Work instructions:
Both the line below containing "Hafenrundfahrt mit der Fähre" and the line containing "Niederlanden. Wer sich", along with every line between them, should be repeated exactly; no other line belongs in the answer.

** Opening Source information block **

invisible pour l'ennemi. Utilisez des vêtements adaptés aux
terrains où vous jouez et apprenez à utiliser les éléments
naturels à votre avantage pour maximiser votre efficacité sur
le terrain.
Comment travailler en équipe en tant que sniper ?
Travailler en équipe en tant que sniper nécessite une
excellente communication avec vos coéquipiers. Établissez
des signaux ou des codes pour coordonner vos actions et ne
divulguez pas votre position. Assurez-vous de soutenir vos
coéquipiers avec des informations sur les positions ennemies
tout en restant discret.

** Closing Source information block **
** Opening Source information block **

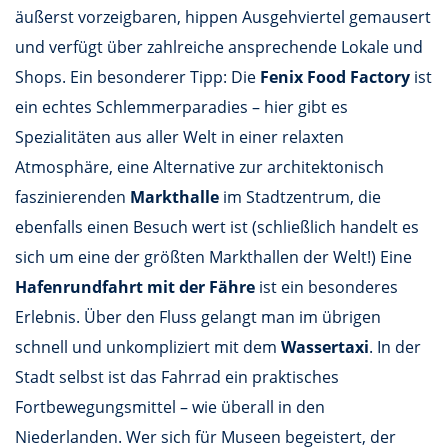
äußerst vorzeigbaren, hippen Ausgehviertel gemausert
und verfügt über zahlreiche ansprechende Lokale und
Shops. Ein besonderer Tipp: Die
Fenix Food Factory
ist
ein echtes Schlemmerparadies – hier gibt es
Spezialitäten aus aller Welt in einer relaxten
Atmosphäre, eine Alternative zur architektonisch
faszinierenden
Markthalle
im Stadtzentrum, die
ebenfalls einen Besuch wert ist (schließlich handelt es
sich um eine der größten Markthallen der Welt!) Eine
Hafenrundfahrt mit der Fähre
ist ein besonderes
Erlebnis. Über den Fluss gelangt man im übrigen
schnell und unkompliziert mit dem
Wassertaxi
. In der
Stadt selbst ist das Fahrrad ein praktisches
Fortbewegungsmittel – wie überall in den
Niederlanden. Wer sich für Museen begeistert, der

** Closing Source information block **
** Opening Source information block **

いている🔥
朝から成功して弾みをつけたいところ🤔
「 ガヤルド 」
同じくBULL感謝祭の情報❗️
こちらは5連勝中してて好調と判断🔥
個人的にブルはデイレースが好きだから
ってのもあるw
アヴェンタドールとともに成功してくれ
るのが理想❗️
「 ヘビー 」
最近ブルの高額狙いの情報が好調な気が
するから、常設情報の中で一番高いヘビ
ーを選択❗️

** Closing Source information block **

Answer box:
Hafenrundfahrt mit der Fähre
ist ein besonderes
Erlebnis. Über den Fluss gelangt man im übrigen
schnell und unkompliziert mit dem
Wassertaxi
. In der
Stadt selbst ist das Fahrrad ein praktisches
Fortbewegungsmittel – wie überall in den
Niederlanden. Wer sich für Museen begeistert, der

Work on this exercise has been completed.